In her memoir, “My Beloved World,” Justice Sotomayor said that while her mother was at times “tortured by lack of confidence in her own mental ability,” she would respond by studying until late in the night. She called her mother’s efforts an example that “a surplus of effort could overcome a deficit of confidence.”

“It was something I would remember often in the years ahead, whenever faced with fears that I wasn’t smart enough to succeed,” she wrote.

Sotomayor also described her mother’s terror when her daughter was diagnosed with juvenile diabetes and how her mother nursed her back to health when the long-term survival rate of the illness was less sure than it is today.

“Sometimes I would wake up miserable in the middle of the night with the pillow and sheets drenched in sweat, my hair dripping wet,” she wrote. “Mami would come change the bed, whispering to me quietly in the dark” so as not to wake her brother.

At the hearing, Sotomayor said that her mother “dressed with effortless style, which seemed almost magical given her modest means.”

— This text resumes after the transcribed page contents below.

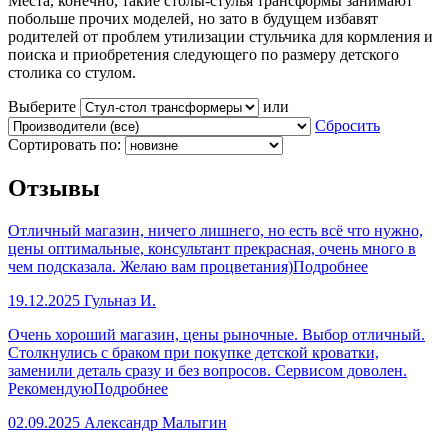
Места, конечно, такие столы-стулья трансформы занимают
побольше прочих моделей, но зато в будущем избавят
родителей от проблем утилизации стульчика для кормления и
поиска и приобретения следующего по размеру детского
столика со стулом.
Выберите
или
Сбросить
Сортировать по:
Отзывы
Отличный магазин, ничего лишнего, но есть всё что нужно,
цены оптимальные, консультант прекрасная, очень много в
чем подсказала. Желаю вам процветания)
Подробнее
19.12.2025
Гульназ И.
Очень хороший магазин, цены рыночные. Выбор отличный.
Столкнулись с браком при покупке детской кроватки,
заменили деталь сразу и без вопросов. Сервисом доволен.
Рекомендую
Подробнее
02.09.2025
Александр Малыгин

“Even now, in her 80s, she still looks flawless, camera ready, perfectly pulled together at all times,” Sotomayor said.

Celina Sotomayor held the Bible when her daughter took the judicial oath, administered by Chief Justice John Roberts, to serve as the first Latina Supreme Court justice.

In 1992, after marrying Omar R. Lopez, Celina Sotomayor moved to Florida. She leaves behind her children and grandchildren, Kiley, Connor and Corey, according to a family friend. Lopez passed away in 2015.